Something happened to me the other day that made me realize that no matter how much I may try to deny it, I probably do– on occasion– take my husband’s chivalrous nature for granted.
We had just finished up at Moe’s, and I was walking up to my car door after restraining my two screaming demon children in their carseats. As I cursed my children under my breath while I was rounding the car to my side, my husband jumped in front of me to open my door for me. Normally, I wouldn’t have thought anything of this because we live in South Carolina, and that’s what a good southern gentleman is supposed to do, right?
There was a middle-aged couple approaching a car parked near us, and I heard the woman say, “Well isn’t that just the sweetest thing? Did you see that? He opened her door for her.” Like she was surprised or something. I was so confused.
You see, barring any serious injury or circumstantial argument we might be having, my husband always opens the door for me. It’s something he’s done since we began dating when we were little 15 and 16-year-olds. There are a couple of things that I attribute this behavior to– (1) a good upbringing, and (2) me setting boundaries early on in our relationship.
(1) As far as the good upbringing is concerned, the kind of behavior that children grow up around plays such a big impact on the types of people they ultimately become when they reach adulthood. [I’m talking actual adulthood– which totally varies from person to person. For example, I know I didn’t actually become an adult until after I had my second child when I was 25, but I also have 22-year-old friends that are also more mature than I am now– so it really does vary.]
Growing up an only child with divorced parents, my husband really learned a lot about respecting women from his mother, and I am so lucky in that regard. His step-father is probably the most chivalrous southern gentleman of them all, and my husband was fortunate enough to spend a good chunk of his formative years being exposed to that– during the time that his mother was dating him.

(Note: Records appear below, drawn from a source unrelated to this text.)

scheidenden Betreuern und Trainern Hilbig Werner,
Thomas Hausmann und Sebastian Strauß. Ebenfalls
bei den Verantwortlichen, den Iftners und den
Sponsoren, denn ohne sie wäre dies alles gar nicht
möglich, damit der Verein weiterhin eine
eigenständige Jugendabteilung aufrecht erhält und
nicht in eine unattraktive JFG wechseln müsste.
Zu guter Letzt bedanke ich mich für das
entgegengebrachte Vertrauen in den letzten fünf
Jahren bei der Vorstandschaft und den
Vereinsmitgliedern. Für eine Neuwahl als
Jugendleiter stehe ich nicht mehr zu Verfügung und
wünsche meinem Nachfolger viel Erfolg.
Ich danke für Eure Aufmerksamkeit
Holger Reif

My husband’s father is also extraordinarily charming, and to this day, asks if he is still opening the door for me– and the answer is always yes, as it should be.
This is one of the reasons I feel so privileged to be a boy mom. I get the chance to raise some more southern gentlemen, and you best believe these boys will grow up holding the door for women. And if they don’t, they’ll get their little behinds whipped by yours truly– with love of course (my decision to spank my babies will definitely be fodder for another post at some point in the future, don’t you worry).

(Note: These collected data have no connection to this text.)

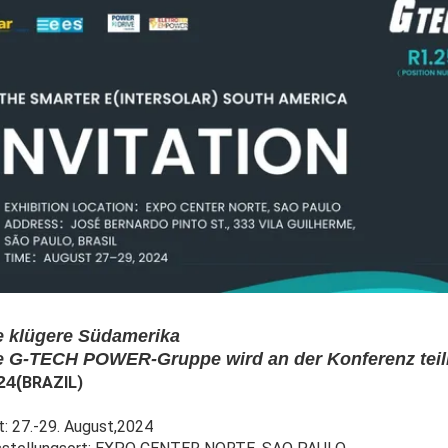
e klügere Südamerika
e G-TECH POWER-Gruppe wird an der Konferenz tei
24(
BRAZIL)
t: 27.-29. August,2024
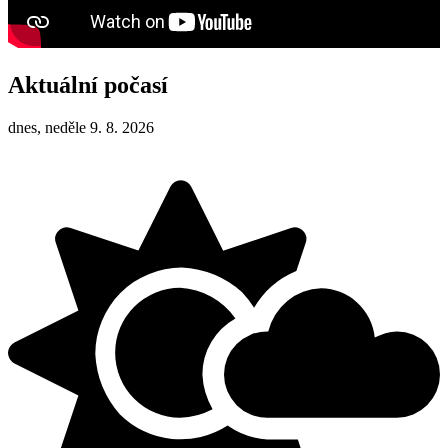
Aktuální počasí
dnes, neděle 9. 8. 2026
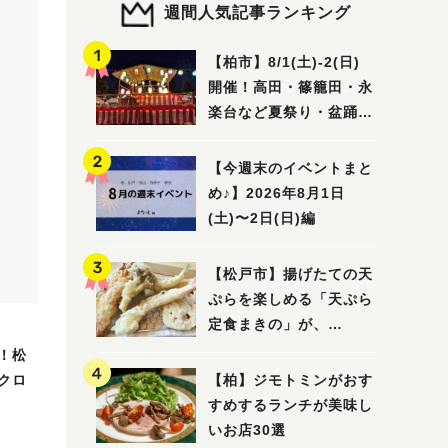
週間人気記事ランキング
【柏市】8/1(土)‐2(日)
開催！高田・篠籠田・永
楽台など夏祭り・盆踊り
5選
【今週末のイベントまと
め♪】2026年8月1日
(土)〜2日(日)編
【松戸市】揚げたての天
ぷらを楽しめる「天ぷら
定食まきの」が、
7/31（金）オープン
！松
クロ
【柏】ジモトミンがおす
すめするランチが美味し
いお店30選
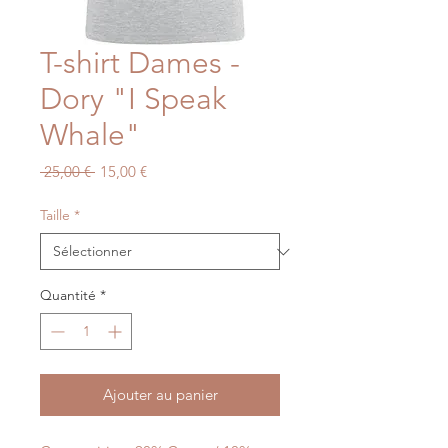
T-shirt Dames -
Dory "I Speak
Whale"
Prix
Prix
 25,00 € 
15,00 €
original
promotionnel
Taille
*
Quantité
*
Ajouter au panier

(2) A respectable upbringing alone does not a southern gentleman make, however. A man is only as strong as his woman, y’all. And this is the truth. If I didn’t clearly define what I will and will not stand for at the start of the relationship, then who knows what kind of state our marriage would be in. Guys, for the most part, do not think the same way we do, ladies. They just don’t. Sometimes they have to be told exactly what to do because they are not mind-readers. This is the best piece of advice I’ve ever gotten– and if I’m being honest, it was from marriage counseling that we attended when we were 24 and 25 years old…totes norm, right?
And at this point, there are no excuses. He’s had every chance to run for the hills, but he chose to stick with me and let me just tell you, we have an amazing relationship– 95% of the time. We do, on occasion, revert to our high school selves and fight like little teenagers sometimes, but how can you not when you’ve been together for more than half of your life?
Because I am the alpha in the relationship (sorry, babe, you know you love it!), I set my ground rules, and you know what? That works for us. If you want something done right, after all, you need to either (a) make sure it happens, or (b) do it yourself.
To the strong and classy women that these boys of mine end up marrying somewhere down the line, you are welcome. I am raising them right.